If you’ve ever seen the documentary about the rise and fall of Enron called, “The Smartest Guys in the Room”, you know this ability to put self-interest over the humanity. There’s this scene in the movie which plays recordings of the traders on the trading floor as they manipulated the California power grid during a Summer heat wave, jacking up the prices to rake in millions of dollars of profit. The traders try to out-do themselves, contemptuously mocking the clients depending on them for electricity. One trader squeals, “Sorry, grandma just lost her airconditioning! Ha Ha Ha.”
So, evil is the placing of self-interest over humanity’s well-being. It is exacerbated by our capacity to dehumanize others. There is a third aspect, however, and that is that evil is usually systematic. Evil tends to be systematic. And these systems tend to be enormous, so enormous that we are often participants in them, even if we are only passive bystanders.
One example of this is the Genocide in Rwanda. Here you have an extremely poor country, made up of two ethnic groups, one hating the other. An estimated 800,000 Rwandans were killed, most of them by machete, during a three month period in 1994. But that is not it, there was also a profound failure of the United Nations and the United States to intervene when hundreds of thousands of lives could have been saved. That too falls under the definition of asserting a self-interest without regard to the whole.
I have come this far without mentioning today’s anniversary September 11th and the attacks upon our country designed by terrorist with evil plans. Four years into the “war on terror” and with no end in sight, we might realize that it is impossible to kill everyone prone to commit an act of terrorism. A theology of evil would tell us that victory achieved through annihilation does not constitute victory.
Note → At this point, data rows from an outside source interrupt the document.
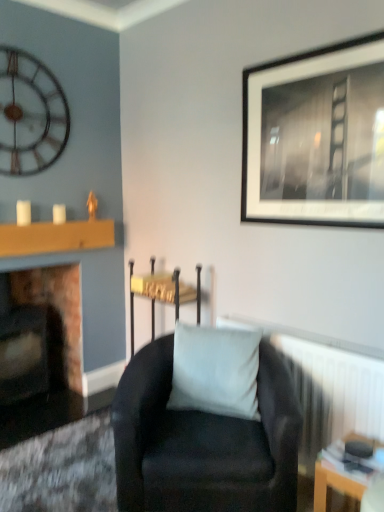 Question: From a real-world perspective, is white matte pillow at center located higher than metallic wall clock at upper left?

Choices:
 (A) no
 (B) yes

Answer: (A)

Question: Is white matte pillow at center shorter than metallic wall clock at upper left?

Choices:
 (A) yes
 (B) no

Answer: (A)

Question: Would you say white matte pillow at center is outside metallic wall clock at upper left?

Choices:
 (A) yes
 (B) no

Answer: (A)

Question: Is the position of white matte pillow at center more distant than that of metallic wall clock at upper left?

Choices:
 (A) yes
 (B) no

Answer: (B)

Question: Can you confirm if white matte pillow at center is smaller than metallic wall clock at upper left?

Choices:
 (A) no
 (B) yes

Answer: (A)

Question: Considering the positions of point (84, 234) and point (144, 377), is point (84, 234) closer or farther from the camera than point (144, 377)?

Choices:
 (A) closer
 (B) farther

Answer: (B)

Question: Is wooden mantle at left situated inside suede black armchair at center or outside?

Choices:
 (A) outside
 (B) inside

Answer: (A)

Question: Based on their sizes in the image, would you say wooden mantle at left is bigger or smaller than suede black armchair at center?

Choices:
 (A) big
 (B) small

Answer: (B)

Question: From a real-world perspective, relative to suede black armchair at center, is wooden mantle at left vertically above or below?

Choices:
 (A) below
 (B) above

Answer: (B)

Question: Is point (296, 103) positioned closer to the camera than point (72, 393)?

Choices:
 (A) closer
 (B) farther

Answer: (A)

Question: From the image's perspective, relative to marble fireplace at left, is black matte picture frame at upper right above or below?

Choices:
 (A) above
 (B) below

Answer: (A)

Question: In the image, is black matte picture frame at upper right positioned in front of or behind marble fireplace at left?

Choices:
 (A) front
 (B) behind

Answer: (A)

Question: Looking at their shapes, would you say black matte picture frame at upper right is wider or thinner than marble fireplace at left?

Choices:
 (A) wide
 (B) thin

Answer: (B)

Question: Relative to wooden mantle at left, is white textured radiator at lower right in front or behind?

Choices:
 (A) behind
 (B) front

Answer: (B)

Question: From the image's perspective, is white textured radiator at lower right above or below wooden mantle at left?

Nor have I mentioned the Hurricane and commented upon the human acts of desperation, which can be understood, and opportunism, which is reviling, that arose in the aftermath. Similarly, one cannot speak of the hurricane without speaking of the systematic evils of racism and classism and environmental degradation that exist in our nation. The systematic disregard of the poor and the non-white that occurred not only in the days of the hurricane, but over the centuries leading up to it, creating a vulnerable and susceptible population – that is the true shame.
I want to end with the words of the Unitarian Universalist minister, Victoria Safford:
Sometimes I think I use a very subjective, subconscious barometer in reading the paper or receiving the news of the day and deciding whether some event, some action, bears the weight of that word, evil. It’s not the size of the event, nor the cruelty or self-interest of those involved, or even historical impact. I find more and more that it’s the degree of heartbreak that I feel: beyond horror or shock or sorrow, that sense of something in me has been blasted apart, a shattering of hope, a collapse (and not for the first time) of what I thought I wished was true about the construction of the world and about human nature, the eclipse of optimism by a creeping cynicism, that I begin to call ‘realism.’ Some truths there are, some news there is, that breaks the heart not permanently, but utterly for a while. The wind’s knocked out of you, the light goes out, or flickers, as the realization forms perhaps for the hundredth time: this too is part of our humanity. Evil is the only word for this. And human is the only other for this.
What can we do? Think of the whole, resist prejudice, build a better system.